Industry Observations-Vulnerabilities-Web Application Security

5 Characteristics of a ‘Sophisticated’ Attack

When news breaks about a cyber-attack, often the affected company will [ab]use the word ‘sophisticated’ to describe the attack. Immediately upon hearing the word ‘sophisticated,’ many in the InfoSec community roll their eyes because the characterization is viewed as nothing more than hyperbole. The skepticism stems from a long history of incidents in which breach details show that the attacker gained entry using painfully common, even routine, and ultimately defensible methods (e.g. SQL Injection, brute-force, phishing, password reuse, old and well-known vulnerability, etc).

In cases of spin, the PR team of the breached company uses the word ‘sophisticated’ in an to attempt convey that the company did nothing wrong, that there was nothing they could have done to prevent the breach because the attack was not foreseeable or preventable by traditional means, and that they “take security seriously,” — so please don’t sue, stop shopping, or close your accounts.

One factor that allows this deflection to continue is the lack of a documented consensus across InfoSec of what constitutes a ‘sophisticated’ attack. Clearly, some attacks are actually sophisticated – Stuxnet comes to mind in that regard. Not too long ago I took up the cause and asked my Twitter followers, many tens of thousands largely in the InfoSec community, what they considered to be a ‘sophisticated’ attack. The tweets received were fairly consistent. I distilled the thoughts down to set of attack characteristics and have listed them below.
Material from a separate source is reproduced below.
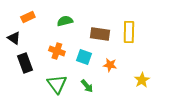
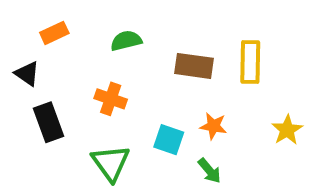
cyan square: (84, 57) -> (169, 140), moved
yellow star: (142, 80) -> (287, 130), moved
green arrow: (87, 86) -> (210, 171), moved

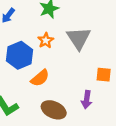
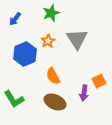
orange square: (104, 75) -> (99, 81), moved, turned -32
orange semicircle: (40, 78) -> (53, 76), moved, turned 102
5 Characteristics of a ‘Sophisticated’ Attack:

  1. The adversary knew specifically what application they were going to attack and collected intelligence about their target.
  2. The adversary used the gathered intelligence to attack specific points in their target, and not just a random system on the network.
  3. The adversary bypassed multiple layers of strong defense mechanisms, which may include intrusion prevention systems, encryption, multi-factor authentication, anti-virus software, air-gapped networks, and on and on.
  4. The adversary chained multiple exploits to achieve their full compromise. A zero-day may have been used during the attack, but this alone does not denote sophistication. There must be some clever or unique technique that was used.
  5. If malware was used in the attack, then it had to be malware that would not have been detectable using up-to-date anti-virus, payload recognition, or other endpoint security software.

While improvements can and will be made here, if an attack exhibits most or all of these characteristics, it can be safely considered ‘sophisticated.’ If it does not display these characteristics and your PR team still [ab]uses the word ‘sophisticated,’ then we reserve the right to roll our eyes and call you out.